AIM OF THE TASK
Write all of the entries again. Keep them exactly as they are.

EXTRACTED MATERIAL
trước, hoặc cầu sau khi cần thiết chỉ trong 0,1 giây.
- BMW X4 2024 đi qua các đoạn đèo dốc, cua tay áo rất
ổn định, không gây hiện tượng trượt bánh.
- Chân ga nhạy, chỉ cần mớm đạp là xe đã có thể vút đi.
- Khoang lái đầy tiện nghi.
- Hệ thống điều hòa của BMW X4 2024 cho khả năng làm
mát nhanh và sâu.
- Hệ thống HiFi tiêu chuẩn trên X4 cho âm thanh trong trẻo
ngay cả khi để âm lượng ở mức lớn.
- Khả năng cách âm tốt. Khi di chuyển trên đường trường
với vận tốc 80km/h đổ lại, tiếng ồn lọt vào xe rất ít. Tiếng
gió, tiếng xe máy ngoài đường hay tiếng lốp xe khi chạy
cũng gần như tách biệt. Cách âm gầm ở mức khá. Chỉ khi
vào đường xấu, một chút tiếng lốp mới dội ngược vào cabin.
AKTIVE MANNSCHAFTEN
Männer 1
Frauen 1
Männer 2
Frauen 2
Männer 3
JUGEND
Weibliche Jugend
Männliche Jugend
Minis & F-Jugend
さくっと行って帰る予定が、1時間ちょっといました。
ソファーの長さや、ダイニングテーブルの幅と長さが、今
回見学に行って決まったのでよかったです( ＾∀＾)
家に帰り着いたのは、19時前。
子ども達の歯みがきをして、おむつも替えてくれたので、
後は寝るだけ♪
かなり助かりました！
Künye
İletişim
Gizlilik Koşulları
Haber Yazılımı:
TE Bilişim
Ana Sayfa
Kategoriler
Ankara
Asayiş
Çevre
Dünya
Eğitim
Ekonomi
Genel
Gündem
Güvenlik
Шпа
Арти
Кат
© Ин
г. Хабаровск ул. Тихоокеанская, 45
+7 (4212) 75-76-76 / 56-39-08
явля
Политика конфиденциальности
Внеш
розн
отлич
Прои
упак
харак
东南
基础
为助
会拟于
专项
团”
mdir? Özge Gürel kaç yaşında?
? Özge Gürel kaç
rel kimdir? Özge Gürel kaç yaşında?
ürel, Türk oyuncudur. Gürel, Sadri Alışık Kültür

TASK OUTPUT
trước, hoặc cầu sau khi cần thiết chỉ trong 0,1 giây.
- BMW X4 2024 đi qua các đoạn đèo dốc, cua tay áo rất
ổn định, không gây hiện tượng trượt bánh.
- Chân ga nhạy, chỉ cần mớm đạp là xe đã có thể vút đi.
- Khoang lái đầy tiện nghi.
- Hệ thống điều hòa của BMW X4 2024 cho khả năng làm
mát nhanh và sâu.
- Hệ thống HiFi tiêu chuẩn trên X4 cho âm thanh trong trẻo
ngay cả khi để âm lượng ở mức lớn.
- Khả năng cách âm tốt. Khi di chuyển trên đường trường
với vận tốc 80km/h đổ lại, tiếng ồn lọt vào xe rất ít. Tiếng
gió, tiếng xe máy ngoài đường hay tiếng lốp xe khi chạy
cũng gần như tách biệt. Cách âm gầm ở mức khá. Chỉ khi
vào đường xấu, một chút tiếng lốp mới dội ngược vào cabin.
AKTIVE MANNSCHAFTEN
Männer 1
Frauen 1
Männer 2
Frauen 2
Männer 3
JUGEND
Weibliche Jugend
Männliche Jugend
Minis & F-Jugend
さくっと行って帰る予定が、1時間ちょっといました。
ソファーの長さや、ダイニングテーブルの幅と長さが、今
回見学に行って決まったのでよかったです( ＾∀＾)
家に帰り着いたのは、19時前。
子ども達の歯みがきをして、おむつも替えてくれたので、
後は寝るだけ♪
かなり助かりました！
Künye
İletişim
Gizlilik Koşulları
Haber Yazılımı:
TE Bilişim
Ana Sayfa
Kategoriler
Ankara
Asayiş
Çevre
Dünya
Eğitim
Ekonomi
Genel
Gündem
Güvenlik
Шпа
Арти
Кат
© Ин
г. Хабаровск ул. Тихоокеанская, 45
+7 (4212) 75-76-76 / 56-39-08
явля
Политика конфиденциальности
Внеш
розн
отлич
Прои
упак
харак
东南
基础
为助
会拟于
专项
团”
mdir? Özge Gürel kaç yaşında?
? Özge Gürel kaç
rel kimdir? Özge Gürel kaç yaşında?
ürel, Türk oyuncudur. Gürel, Sadri Alışık Kültür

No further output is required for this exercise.